House Speaker Nancy Pelosi and Senate Majority Leader Mitch McConnell and other congressional leaders spoke on December 15 to discuss the relief package and a broader government spending bill, with Treasury Secretary Steven Mnuchin calling in, according to Pelosi’s spokesman on Twitter.

“The Speaker and Secretary Mnuchin spoke at Noon by phone for 1 hour, 7 minutes and discussed the latest on COVID and Omni talks. The Secretary will join the Four Corners leadership meeting today at 4 p.m. by phone,” Pelosi spokesman Drew Hammill wrote on Twitter. 

Will the package include a second round of stimulus checks, the direct cash payments that helped millions of households weather the economic crunch caused by the coronavirus pandemic.a close up of a newspaper: Stimulus Check

Splitting the bill may boost the likelihood of extending jobless benefits before year-end, Heights Securities said in a research note. Analysts said there’s a “nearly categorical 80% that Congress will enact at least a moderate sized ($400-750B) stimulus before the week is over.”

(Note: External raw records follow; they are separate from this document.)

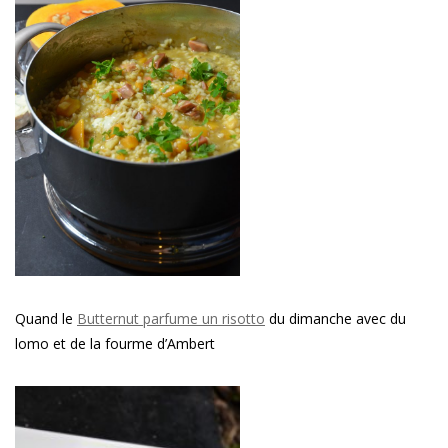
Quand le
Butternut parfume un risotto
du dimanche avec du
lomo et de la fourme d’Ambert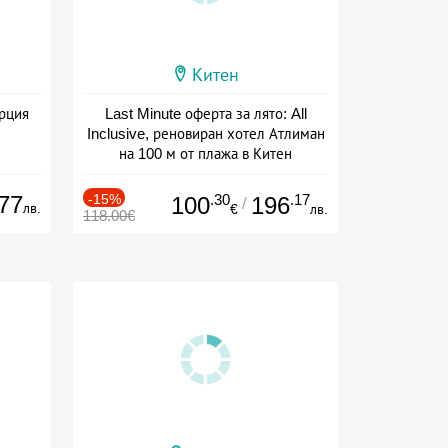
Китен
ърция
Last Minute оферта за лято: All
Inclusive, реновиран хотел Атлиман
на 100 м от плажа в Китен
Дата: 01.06 - 29.09 + all inclusive
77
-15%
.30
.17
100
196
/
лв.
€
лв.
118.00€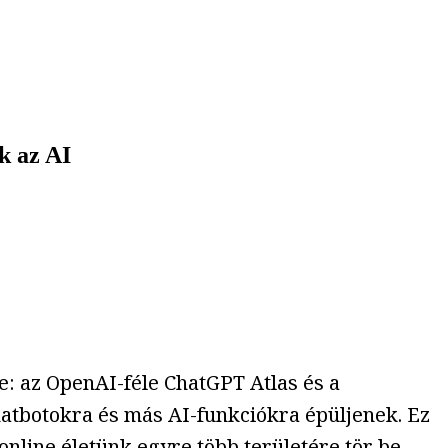
k az AI
e: az OpenAI-féle ChatGPT Atlas és a
hatbotokra és más AI-funkciókra épüljenek. Ez
nline életünk egyre több területére tör be,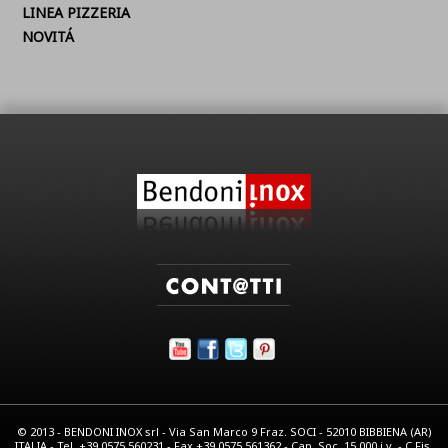
LINEA PIZZERIA
NOVITÁ
© 2013 - BENDONI INOX srl - Via San Marco 9 Fraz. SOCI - 52010 BIBBIENA (AR)
ITALIA - Tel. +39.0575.560231 - Fax +39.0575.561362 - Cap. Soc. 15.000 i.v. - C.Fis.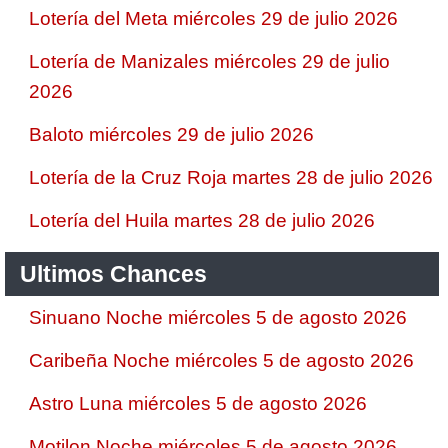
Lotería del Meta miércoles 29 de julio 2026
Lotería de Manizales miércoles 29 de julio
2026
Baloto miércoles 29 de julio 2026
Lotería de la Cruz Roja martes 28 de julio 2026
Lotería del Huila martes 28 de julio 2026
Ultimos Chances
Sinuano Noche miércoles 5 de agosto 2026
Caribeña Noche miércoles 5 de agosto 2026
Astro Luna miércoles 5 de agosto 2026
Motilon Noche miércoles 5 de agosto 2026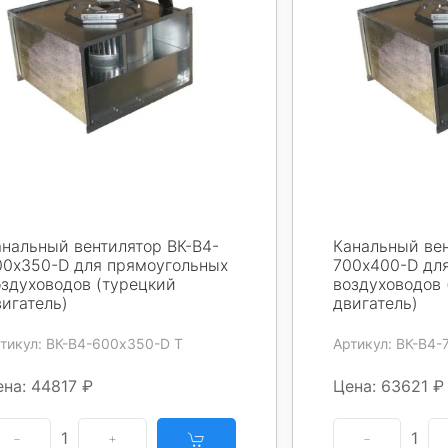
анальный вентилятор ВК-В4-
Канальный вен
00х350-D для прямоугольных
700х400-D дл
оздуховодов (турецкий
воздуховодов 
игатель)
двигатель)
тикул: ВК-В4-600х350-D Т
Артикул: ВК-В4-
на: 44817 ₽
Цена: 63621 ₽
1
1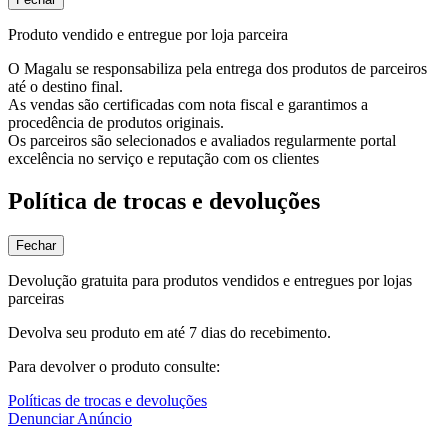
Produto vendido e entregue por loja parceira
O Magalu se responsabiliza pela entrega dos produtos de parceiros
até o destino final.
As vendas são certificadas com nota fiscal e garantimos a
procedência de produtos originais.
Os parceiros são selecionados e avaliados regularmente portal
excelência no serviço e reputação com os clientes
Política de trocas e devoluções
Fechar
Devolução gratuita para produtos vendidos e entregues por lojas
parceiras
Devolva seu produto em até 7 dias do recebimento.
Para devolver o produto consulte:
Políticas de trocas e devoluções
Denunciar Anúncio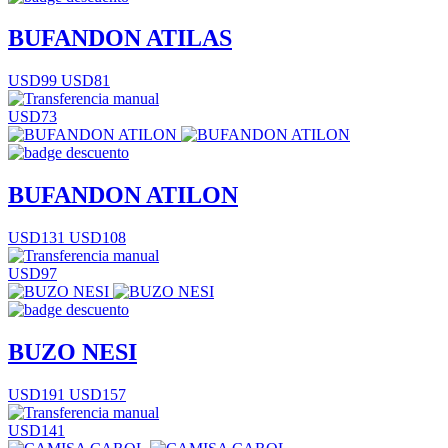
BUFANDON ATILAS
USD99
USD81
USD73
BUFANDON ATILON
USD131
USD108
USD97
BUZO NESI
USD191
USD157
USD141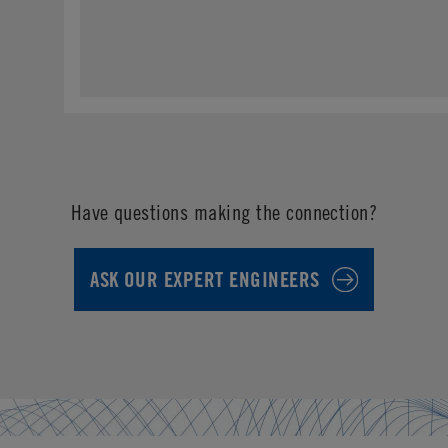
Have questions making the connection?
ASK OUR EXPERT ENGINEERS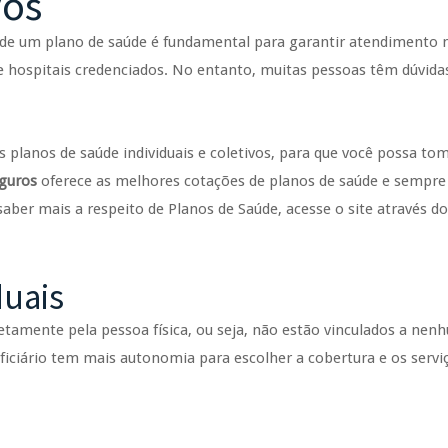
vos
o de um plano de saúde é fundamental para garantir atendimento
 e hospitais credenciados. No entanto, muitas pessoas têm dúvida
s planos de saúde individuais e coletivos, para que você possa to
guros
oferece as melhores cotações de planos de saúde e sempr
er mais a respeito de Planos de Saúde, acesse o site através do
duais
retamente pela pessoa física, ou seja, não estão vinculados a nen
iciário tem mais autonomia para escolher a cobertura e os servi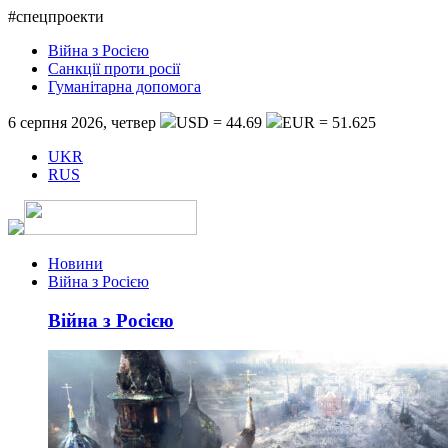
#спецпроекти
Війна з Росією
Санкції проти росії
Гуманітарна допомога
6 серпня 2026, четвер
USD = 44.69
EUR = 51.625
UKR
RUS
Новини
Війна з Росією
Війна з Росією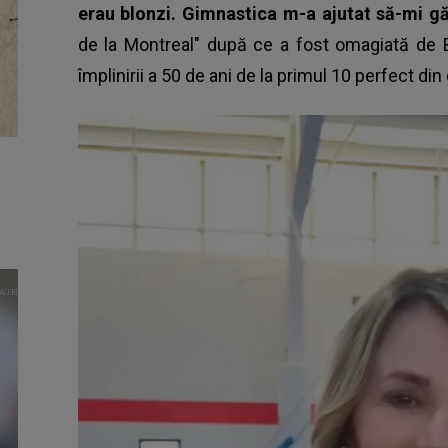
erau blonzi. Gimnastica m-a ajutat să-mi g
de la Montreal" după ce a fost omagiată de
împlinirii a 50 de ani de la primul 10 perfect d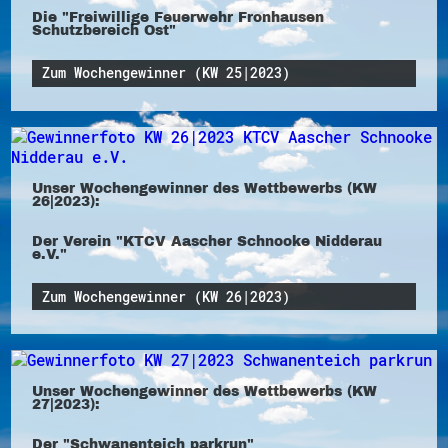
Die "Freiwillige Feuerwehr Fronhausen
Schutzbereich Ost"
Zum Wochengewinner (KW 25|2023)
Unser Wochengewinner des Wettbewerbs (KW
26|2023):
Der Verein "KTCV Aascher Schnooke Nidderau
e.V."
Zum Wochengewinner (KW 26|2023)
Unser Wochengewinner des Wettbewerbs (KW
27|2023):
Der "Schwanenteich parkrun"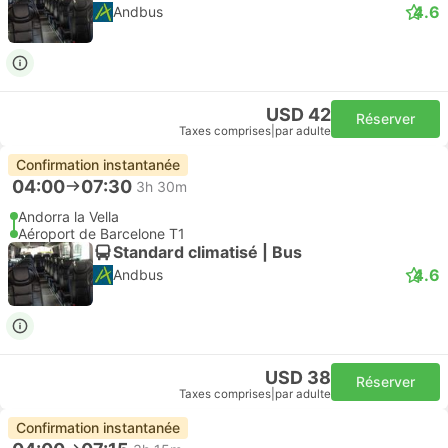
4.6
Andbus
USD 42
Réserver
Taxes comprises
|
par adulte
Confirmation instantanée
04:00
07:30
3h 30m
Andorra la Vella
Aéroport de Barcelone T1
Standard climatisé | Bus
4.6
Andbus
USD 38
Réserver
Taxes comprises
|
par adulte
Confirmation instantanée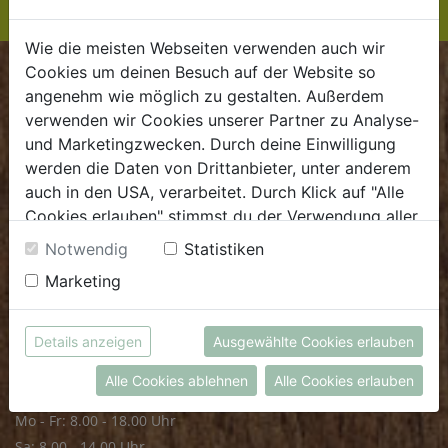
Wie die meisten Webseiten verwenden auch wir
Cookies um deinen Besuch auf der Website so
BIOKISTE
angenehm wie möglich zu gestalten. Außerdem
verwenden wir Cookies unserer Partner zu Analyse-
Kundenservice
und Marketingzwecken. Durch deine Einwilligung
werden die Daten von Drittanbieter, unter anderem
Mo - Do: 8.00 - 16.00 Uhr
auch in den USA, verarbeitet. Durch Klick auf "Alle
Fr: 8.00 - 15.00 Uhr
Cookies erlauben" stimmst du der Verwendung aller
E
.
dieBiokiste@biohof.at
Cookies zu. Unter "Details anzeigen" findest du alle
Notwendig
Statistiken
T
.
+43 7272 2597
Infos zu den unterschiedlichen Cookies, du kannst
Marketing
auch entscheiden, welche Cookies du erlauben
möchtest.
FRISCHMARKT
Weitere Informationen findest du in unserer
Details anzeigen
Ausgewählte Cookies erlauben
Datenschutzerklärung
bzw. im
Impressum
Öffnungszeiten
Alle Cookies ablehnen
Alle Cookies erlauben
Mo - Fr: 8.00 - 18.00 Uhr
Sa: 8.00 - 14.00 Uhr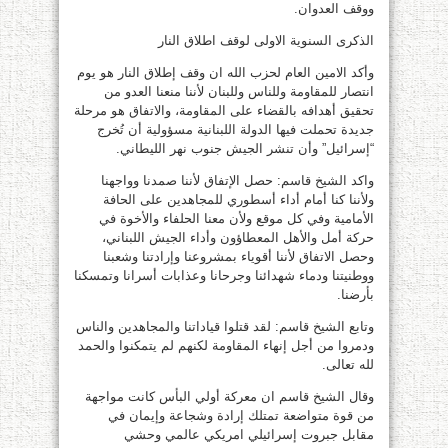
ووقف العدوان.
الذكرى السنوية الاولى لوقف اطلاق النار
وأكد الامين العام لحزب الله ان وقف إطلاق النار هو يوم
انتصار للمقاومة وللناس وللبنان لأننا منعنا العدو من
تحقيق أهدافه بالقضاء على المقاومة، والاتفاق هو مرحلة
جديدة تحملت فيها الدولة اللبنانية مسؤولية أن تُخرج
“إسرائيل” وأن تنشر الجيش جنوب نهر الليطاني.
واكد الشيخ قاسم: حصل الإتفاق لأننا صمدنا وواجهنا
ولأننا كنا أمام أداء أسطوري للمجاهدين على الحافة
الأمامية وفي كل موقع ولأن معنا الحلفاء والأخوة في
حركة أمل والأهل المعطاؤون وأداء الجيش اللبناني،
وحصل الاتفاق لأننا أقوياء بمشروعنا وإرادتنا وشعبنا
ووطنيتنا ودماء شهدائنا وجرحانا وعذابات أسرانا وتمسكنا
بأرضنا.
وتابع الشيخ قاسم: لقد قتلوا قياداتنا والمجاهدين والناس
ودمروا من أجل إنهاء المقاومة لكنهم لم يتمكنوا والحمد
لله تعالى.
وقال الشيخ قاسم ان معركة أولي البأس كانت مواجهة
من قوة متواضعة تمتلك إرادة وشجاعة وإيمان في
مقابل جبروت إسرائيلي امريكي عالمي وحشي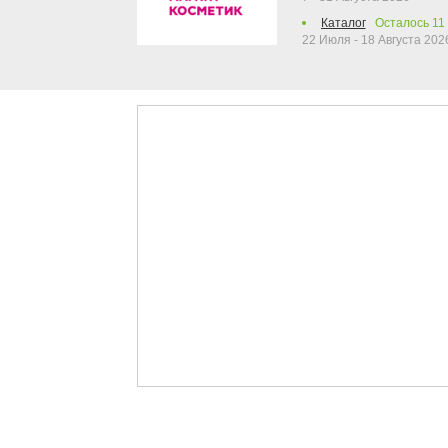
Каталог
Осталось
11
22 Июля - 18 Августа 202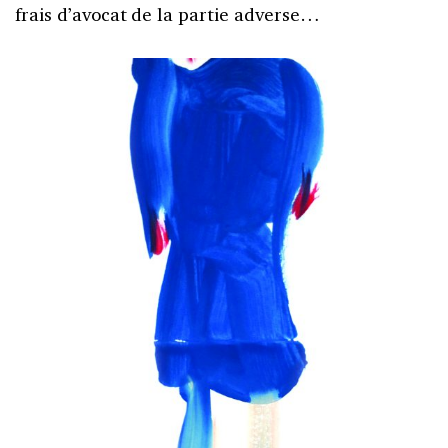
frais d’avocat de la partie adverse…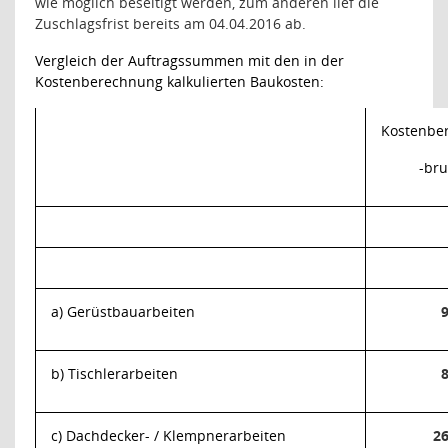
wie möglich beseitigt werden, zum anderen lief die
Zuschlagsfrist bereits am 04.04.2016 ab.
Vergleich der Auftragssummen mit den in der
Kostenberechnung kalkulierten Baukosten:
Kostenbe
-bru
a) Gerüstbauarbeiten
9
b) Tischlerarbeiten
8
c) Dachdecker- / Klempnerarbeiten
26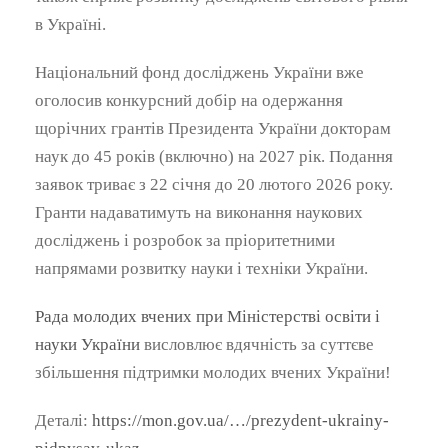
в Україні.
Національний фонд досліджень України вже
оголосив конкурсний добір на одержання
щорічних грантів Президента України докторам
наук до 45 років (включно) на 2027 рік. Подання
заявок триває з 22 січня до 20 лютого 2026 року.
Гранти надаватимуть на виконання наукових
досліджень і розробок за пріоритетними
напрямами розвитку науки і техніки України.
Рада молодих вчених при Міністерстві освіти і
науки України
висловлює вдячність за суттєве
збільшення підтримки молодих вчених України!
Деталі:
https://mon.gov.ua/…/prezydent-ukrainy-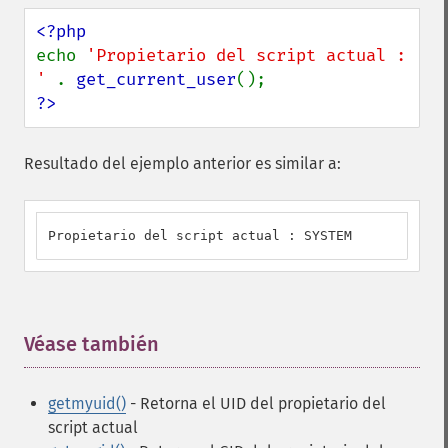
echo 
'Propietario del script actual : 
' 
. 
get_current_user
?>
Resultado del ejemplo anterior es similar a:
Propietario del script actual : SYSTEM
Véase también
¶
getmyuid()
- Retorna el UID del propietario del
script actual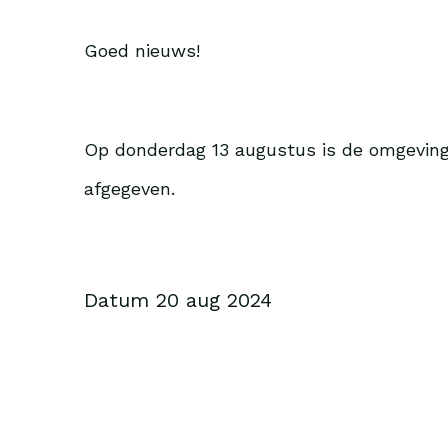
Goed nieuws!
Op donderdag 13 augustus is de omgeving
afgegeven.
Datum 20 aug 2024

The politically fraught debate over additional stimulus funding is leaving millions of households hanging in the dark about what, if any, aid they might receive over the next few weeks. For many people, the financial picture is dimming as winter approaches and coronavirus cases reach new daily highs. 

December 26 “feels like a ticking time bomb,” Bonin added, referring to the date when unemployment aid is set to expire for 12 million jobless workers. “None of it is enough — whether it’s $600, or a one time $1,200 check — none of it is enough to answer the need out there.”

In the meantime, millions of U.S. families are struggling to pay their bills, and layoffs remain historically high. Among consumers who have been affected by the pandemic, about 8 in 10 are concerned about their ability to pay their bills — with half saying they’re worried about affording their rent or mortgage, according to the TransUnion survey. 

“Nearly two in five impacted consumers say they really need a future stimulus check and don’t know how they will get by without,” the credit reporting agency found.